-- Opening Marker --
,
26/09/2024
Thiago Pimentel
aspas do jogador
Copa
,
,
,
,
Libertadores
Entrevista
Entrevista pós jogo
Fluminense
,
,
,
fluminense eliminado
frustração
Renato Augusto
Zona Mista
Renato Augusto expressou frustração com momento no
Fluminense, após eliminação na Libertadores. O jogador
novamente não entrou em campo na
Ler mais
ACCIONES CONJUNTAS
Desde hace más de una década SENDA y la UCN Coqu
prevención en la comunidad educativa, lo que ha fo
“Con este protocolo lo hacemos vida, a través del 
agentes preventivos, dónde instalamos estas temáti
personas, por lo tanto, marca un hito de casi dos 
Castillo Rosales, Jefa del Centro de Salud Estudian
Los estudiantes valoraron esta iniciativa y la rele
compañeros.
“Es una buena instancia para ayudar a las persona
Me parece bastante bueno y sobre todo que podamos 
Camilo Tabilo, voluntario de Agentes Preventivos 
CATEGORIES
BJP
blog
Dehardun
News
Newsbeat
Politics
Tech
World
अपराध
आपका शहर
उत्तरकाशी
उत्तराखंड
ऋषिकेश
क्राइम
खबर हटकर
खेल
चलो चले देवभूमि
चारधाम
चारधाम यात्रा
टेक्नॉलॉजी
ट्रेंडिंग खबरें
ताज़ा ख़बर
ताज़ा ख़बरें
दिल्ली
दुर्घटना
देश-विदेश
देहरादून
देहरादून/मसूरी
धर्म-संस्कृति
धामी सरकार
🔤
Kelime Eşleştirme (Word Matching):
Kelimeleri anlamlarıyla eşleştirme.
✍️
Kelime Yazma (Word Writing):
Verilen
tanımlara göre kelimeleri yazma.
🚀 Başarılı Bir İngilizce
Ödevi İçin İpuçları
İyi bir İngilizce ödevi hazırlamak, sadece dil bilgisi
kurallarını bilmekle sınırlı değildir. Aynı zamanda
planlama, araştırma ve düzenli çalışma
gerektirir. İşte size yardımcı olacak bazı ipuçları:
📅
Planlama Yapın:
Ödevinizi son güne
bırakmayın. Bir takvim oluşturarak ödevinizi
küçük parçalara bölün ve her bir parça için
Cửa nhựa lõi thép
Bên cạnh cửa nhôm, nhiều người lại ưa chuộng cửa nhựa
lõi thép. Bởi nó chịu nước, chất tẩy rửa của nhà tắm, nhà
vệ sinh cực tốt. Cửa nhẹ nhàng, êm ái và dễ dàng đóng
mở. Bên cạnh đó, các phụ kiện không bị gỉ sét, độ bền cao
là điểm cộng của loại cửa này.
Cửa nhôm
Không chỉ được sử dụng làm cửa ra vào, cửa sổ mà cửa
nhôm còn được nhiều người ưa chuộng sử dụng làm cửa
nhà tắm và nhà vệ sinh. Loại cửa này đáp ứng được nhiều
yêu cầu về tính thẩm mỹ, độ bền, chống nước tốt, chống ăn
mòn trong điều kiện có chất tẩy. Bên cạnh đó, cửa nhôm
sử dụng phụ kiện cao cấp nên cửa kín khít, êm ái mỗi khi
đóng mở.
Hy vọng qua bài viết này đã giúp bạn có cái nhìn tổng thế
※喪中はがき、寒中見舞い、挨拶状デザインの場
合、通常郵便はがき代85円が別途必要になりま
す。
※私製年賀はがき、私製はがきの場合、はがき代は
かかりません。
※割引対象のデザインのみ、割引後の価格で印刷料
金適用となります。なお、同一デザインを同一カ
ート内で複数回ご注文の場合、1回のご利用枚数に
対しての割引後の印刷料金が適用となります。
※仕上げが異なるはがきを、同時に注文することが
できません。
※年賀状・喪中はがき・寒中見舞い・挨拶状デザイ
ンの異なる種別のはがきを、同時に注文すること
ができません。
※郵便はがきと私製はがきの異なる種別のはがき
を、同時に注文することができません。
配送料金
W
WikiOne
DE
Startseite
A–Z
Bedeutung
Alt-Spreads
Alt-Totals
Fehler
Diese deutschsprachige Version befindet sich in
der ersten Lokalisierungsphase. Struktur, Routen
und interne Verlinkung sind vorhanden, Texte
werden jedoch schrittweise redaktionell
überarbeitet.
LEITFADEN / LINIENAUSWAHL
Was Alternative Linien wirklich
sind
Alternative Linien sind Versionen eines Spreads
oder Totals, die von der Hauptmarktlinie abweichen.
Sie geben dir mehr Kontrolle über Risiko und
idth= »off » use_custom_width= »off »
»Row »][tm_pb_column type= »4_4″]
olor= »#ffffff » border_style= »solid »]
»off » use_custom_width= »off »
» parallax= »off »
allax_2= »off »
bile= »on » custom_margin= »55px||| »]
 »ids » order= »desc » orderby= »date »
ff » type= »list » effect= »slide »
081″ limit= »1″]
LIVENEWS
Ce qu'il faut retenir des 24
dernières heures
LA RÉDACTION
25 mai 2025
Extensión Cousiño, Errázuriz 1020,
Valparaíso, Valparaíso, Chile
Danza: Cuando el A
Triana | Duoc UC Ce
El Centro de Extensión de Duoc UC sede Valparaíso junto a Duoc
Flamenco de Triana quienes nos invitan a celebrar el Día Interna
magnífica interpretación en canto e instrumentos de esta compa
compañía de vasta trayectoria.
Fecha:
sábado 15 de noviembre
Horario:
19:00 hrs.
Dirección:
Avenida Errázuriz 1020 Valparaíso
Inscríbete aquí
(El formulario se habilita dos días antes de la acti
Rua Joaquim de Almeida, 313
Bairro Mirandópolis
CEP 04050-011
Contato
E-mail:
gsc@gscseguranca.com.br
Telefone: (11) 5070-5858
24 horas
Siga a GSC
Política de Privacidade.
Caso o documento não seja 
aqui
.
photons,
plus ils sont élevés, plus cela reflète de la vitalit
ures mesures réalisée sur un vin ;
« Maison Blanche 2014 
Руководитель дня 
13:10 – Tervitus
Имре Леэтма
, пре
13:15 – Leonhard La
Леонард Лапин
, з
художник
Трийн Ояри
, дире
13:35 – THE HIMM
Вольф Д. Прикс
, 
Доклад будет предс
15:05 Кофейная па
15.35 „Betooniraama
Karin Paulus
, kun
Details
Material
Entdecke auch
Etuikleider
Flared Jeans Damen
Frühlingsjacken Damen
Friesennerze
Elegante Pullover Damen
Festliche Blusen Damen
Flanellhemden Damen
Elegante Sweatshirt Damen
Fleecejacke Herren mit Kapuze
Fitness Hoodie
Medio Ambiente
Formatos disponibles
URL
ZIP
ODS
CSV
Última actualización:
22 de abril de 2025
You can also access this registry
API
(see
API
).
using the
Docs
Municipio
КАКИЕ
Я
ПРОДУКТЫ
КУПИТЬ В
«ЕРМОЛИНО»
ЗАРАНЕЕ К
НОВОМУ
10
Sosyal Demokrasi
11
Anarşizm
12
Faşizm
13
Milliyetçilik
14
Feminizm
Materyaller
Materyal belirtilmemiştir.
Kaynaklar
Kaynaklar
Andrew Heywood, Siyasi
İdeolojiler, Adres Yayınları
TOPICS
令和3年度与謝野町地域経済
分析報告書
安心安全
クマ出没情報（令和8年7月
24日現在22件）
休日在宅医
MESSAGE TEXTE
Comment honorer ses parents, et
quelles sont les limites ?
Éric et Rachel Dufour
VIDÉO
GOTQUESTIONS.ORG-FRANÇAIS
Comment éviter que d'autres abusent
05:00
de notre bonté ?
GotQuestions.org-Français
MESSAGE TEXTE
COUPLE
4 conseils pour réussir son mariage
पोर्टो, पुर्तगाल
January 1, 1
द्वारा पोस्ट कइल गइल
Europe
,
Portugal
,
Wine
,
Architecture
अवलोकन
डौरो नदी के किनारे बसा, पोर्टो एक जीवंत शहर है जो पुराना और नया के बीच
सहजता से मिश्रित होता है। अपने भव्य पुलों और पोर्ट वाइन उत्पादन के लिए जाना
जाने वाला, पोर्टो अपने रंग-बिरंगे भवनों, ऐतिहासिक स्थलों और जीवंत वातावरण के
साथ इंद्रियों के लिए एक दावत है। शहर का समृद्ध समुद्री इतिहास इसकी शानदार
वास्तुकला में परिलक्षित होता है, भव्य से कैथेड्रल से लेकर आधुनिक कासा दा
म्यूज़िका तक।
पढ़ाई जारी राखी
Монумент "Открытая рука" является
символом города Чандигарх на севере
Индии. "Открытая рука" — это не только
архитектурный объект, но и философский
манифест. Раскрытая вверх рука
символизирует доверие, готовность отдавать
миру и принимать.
-- Closing Marker --
ACTIVITY:
Check how many lines in the entries contain "kiện", and reply with that number alone.

RESPONSE FOR THIS EXERCISE:
3